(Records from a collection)
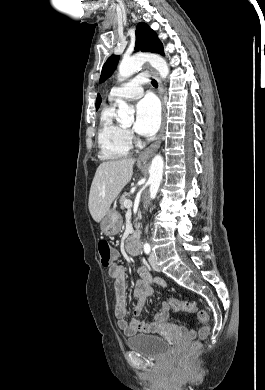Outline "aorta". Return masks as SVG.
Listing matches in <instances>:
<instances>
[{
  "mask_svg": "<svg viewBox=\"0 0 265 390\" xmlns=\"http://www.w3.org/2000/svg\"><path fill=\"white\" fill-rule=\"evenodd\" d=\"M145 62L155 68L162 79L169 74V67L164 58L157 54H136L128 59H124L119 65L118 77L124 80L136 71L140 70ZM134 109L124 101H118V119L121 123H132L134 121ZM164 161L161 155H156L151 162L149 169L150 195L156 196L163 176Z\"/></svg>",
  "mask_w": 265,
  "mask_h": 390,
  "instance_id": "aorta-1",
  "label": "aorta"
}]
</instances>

==

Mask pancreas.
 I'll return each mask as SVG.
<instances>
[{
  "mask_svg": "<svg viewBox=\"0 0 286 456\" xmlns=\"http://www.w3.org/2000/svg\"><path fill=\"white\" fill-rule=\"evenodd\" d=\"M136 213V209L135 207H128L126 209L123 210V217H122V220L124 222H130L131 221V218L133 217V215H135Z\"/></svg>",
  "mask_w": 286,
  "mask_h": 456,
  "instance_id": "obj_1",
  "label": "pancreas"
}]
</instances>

§ Problem description:
Whenever a line in the data holds "path", copy that line.

§ Written response:
  "mask_svg": "<svg viewBox=\"0 0 265 390\" xmlns=\"http://www.w3.org/2000/svg\"><path fill=\"white\" fill-rule=\"evenodd\" d=\"M145 62L155 68L162 79L169 74V67L164 58L157 54H136L128 59H124L119 65L118 77L124 80L136 71L140 70ZM134 109L124 101H118V119L121 123H132L134 121ZM164 161L161 155H156L151 162L149 169L150 195L156 196L163 176Z\"/></svg>",
  "mask_svg": "<svg viewBox=\"0 0 286 456\" xmlns=\"http://www.w3.org/2000/svg\"><path fill=\"white\" fill-rule=\"evenodd\" d=\"M136 213V209L135 207H128L126 209L123 210V217H122V220L124 222H130L131 221V218L133 217V215H135Z\"/></svg>",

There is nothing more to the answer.